(Page layout parsing data)
::::::::::
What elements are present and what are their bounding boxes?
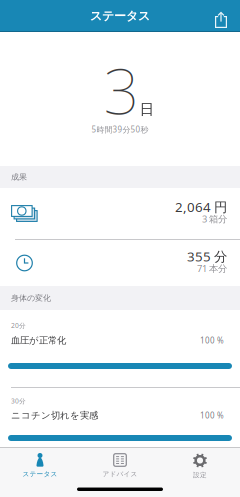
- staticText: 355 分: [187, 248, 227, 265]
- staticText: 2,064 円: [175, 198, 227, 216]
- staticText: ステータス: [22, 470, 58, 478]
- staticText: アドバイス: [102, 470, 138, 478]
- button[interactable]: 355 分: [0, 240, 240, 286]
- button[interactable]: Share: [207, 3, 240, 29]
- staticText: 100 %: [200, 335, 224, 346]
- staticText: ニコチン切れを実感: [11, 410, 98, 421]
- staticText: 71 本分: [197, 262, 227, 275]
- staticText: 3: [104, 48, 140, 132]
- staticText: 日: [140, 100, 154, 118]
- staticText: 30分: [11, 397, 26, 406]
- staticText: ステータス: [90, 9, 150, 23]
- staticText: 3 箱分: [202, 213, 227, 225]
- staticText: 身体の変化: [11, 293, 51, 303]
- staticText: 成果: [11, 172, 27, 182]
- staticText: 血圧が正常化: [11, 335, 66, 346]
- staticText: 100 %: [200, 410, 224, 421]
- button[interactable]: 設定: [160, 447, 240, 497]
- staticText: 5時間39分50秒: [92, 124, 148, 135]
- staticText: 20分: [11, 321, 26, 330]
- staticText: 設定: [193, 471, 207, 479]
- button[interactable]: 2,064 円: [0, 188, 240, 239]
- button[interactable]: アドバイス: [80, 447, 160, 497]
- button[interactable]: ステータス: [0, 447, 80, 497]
::::::::::
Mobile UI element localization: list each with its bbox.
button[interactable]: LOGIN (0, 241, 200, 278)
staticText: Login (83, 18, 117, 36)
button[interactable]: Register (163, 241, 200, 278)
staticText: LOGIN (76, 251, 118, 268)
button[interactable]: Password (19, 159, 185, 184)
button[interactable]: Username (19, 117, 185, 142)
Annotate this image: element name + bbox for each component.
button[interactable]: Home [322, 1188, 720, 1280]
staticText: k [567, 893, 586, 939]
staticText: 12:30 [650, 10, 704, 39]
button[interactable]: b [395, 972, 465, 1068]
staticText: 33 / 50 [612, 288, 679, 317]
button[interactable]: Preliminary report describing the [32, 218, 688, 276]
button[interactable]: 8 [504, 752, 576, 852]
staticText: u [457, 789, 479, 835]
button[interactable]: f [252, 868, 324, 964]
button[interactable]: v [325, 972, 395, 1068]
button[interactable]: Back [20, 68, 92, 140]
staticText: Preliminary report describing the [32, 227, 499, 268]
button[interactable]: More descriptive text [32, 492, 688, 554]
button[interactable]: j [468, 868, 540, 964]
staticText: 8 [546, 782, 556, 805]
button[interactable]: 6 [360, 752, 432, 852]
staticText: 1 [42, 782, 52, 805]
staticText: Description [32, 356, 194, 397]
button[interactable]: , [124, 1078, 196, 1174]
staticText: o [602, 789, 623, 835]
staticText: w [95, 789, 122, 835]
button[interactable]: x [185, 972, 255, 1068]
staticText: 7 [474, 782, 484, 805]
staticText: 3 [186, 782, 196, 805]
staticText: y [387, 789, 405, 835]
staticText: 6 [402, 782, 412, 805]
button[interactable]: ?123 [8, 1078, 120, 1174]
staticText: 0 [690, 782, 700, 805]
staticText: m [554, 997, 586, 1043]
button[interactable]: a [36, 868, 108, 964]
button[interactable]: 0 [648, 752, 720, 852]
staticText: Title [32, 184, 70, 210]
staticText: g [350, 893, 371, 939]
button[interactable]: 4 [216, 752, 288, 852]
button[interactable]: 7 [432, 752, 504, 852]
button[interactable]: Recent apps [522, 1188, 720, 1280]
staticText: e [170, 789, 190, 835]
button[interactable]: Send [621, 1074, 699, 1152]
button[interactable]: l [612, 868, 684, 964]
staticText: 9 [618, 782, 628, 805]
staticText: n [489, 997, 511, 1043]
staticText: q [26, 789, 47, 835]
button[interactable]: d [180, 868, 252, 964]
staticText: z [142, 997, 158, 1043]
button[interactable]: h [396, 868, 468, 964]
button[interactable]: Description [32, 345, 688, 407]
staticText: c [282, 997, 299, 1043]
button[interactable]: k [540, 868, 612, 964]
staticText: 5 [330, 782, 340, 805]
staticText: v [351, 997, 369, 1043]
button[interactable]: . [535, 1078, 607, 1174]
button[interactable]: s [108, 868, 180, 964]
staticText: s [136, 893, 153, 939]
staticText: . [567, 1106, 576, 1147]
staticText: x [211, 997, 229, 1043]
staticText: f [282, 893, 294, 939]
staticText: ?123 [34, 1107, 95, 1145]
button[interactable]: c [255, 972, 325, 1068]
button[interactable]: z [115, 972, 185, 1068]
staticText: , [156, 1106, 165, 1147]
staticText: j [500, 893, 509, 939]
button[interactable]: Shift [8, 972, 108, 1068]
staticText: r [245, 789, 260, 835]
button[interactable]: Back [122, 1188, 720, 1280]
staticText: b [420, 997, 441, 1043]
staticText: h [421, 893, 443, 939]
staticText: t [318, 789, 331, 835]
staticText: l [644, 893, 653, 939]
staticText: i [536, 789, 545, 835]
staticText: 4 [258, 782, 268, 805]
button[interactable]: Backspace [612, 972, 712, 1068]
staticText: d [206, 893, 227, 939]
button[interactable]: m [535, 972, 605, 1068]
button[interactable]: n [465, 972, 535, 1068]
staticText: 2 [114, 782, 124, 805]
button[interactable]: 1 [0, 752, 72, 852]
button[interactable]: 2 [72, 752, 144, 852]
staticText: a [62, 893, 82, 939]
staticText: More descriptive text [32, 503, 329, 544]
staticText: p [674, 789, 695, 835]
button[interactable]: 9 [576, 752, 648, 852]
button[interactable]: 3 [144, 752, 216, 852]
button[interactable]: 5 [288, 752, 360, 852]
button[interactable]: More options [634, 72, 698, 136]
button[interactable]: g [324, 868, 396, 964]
::::::::::
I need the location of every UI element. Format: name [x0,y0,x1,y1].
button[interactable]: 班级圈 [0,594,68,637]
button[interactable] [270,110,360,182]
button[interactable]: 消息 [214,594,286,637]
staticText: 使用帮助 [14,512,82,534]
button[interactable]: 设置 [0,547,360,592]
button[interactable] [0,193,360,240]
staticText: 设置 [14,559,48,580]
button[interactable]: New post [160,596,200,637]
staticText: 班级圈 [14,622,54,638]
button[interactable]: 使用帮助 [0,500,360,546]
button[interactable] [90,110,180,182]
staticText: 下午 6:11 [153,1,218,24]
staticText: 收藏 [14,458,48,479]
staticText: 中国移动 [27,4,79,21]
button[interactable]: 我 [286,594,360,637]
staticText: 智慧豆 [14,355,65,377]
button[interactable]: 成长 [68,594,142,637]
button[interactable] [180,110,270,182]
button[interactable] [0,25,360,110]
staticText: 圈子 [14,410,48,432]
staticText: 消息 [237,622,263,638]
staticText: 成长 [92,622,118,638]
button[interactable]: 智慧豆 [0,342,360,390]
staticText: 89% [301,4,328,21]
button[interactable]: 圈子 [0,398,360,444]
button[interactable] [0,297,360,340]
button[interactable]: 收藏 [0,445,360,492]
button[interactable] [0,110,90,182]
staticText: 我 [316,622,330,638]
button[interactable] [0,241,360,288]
::::::::::
Directions for this task. Look through the data and show every line containing "使用帮助".

Response.
staticText: 使用帮助 [14,512,82,534]
button[interactable]: 使用帮助 [0,500,360,546]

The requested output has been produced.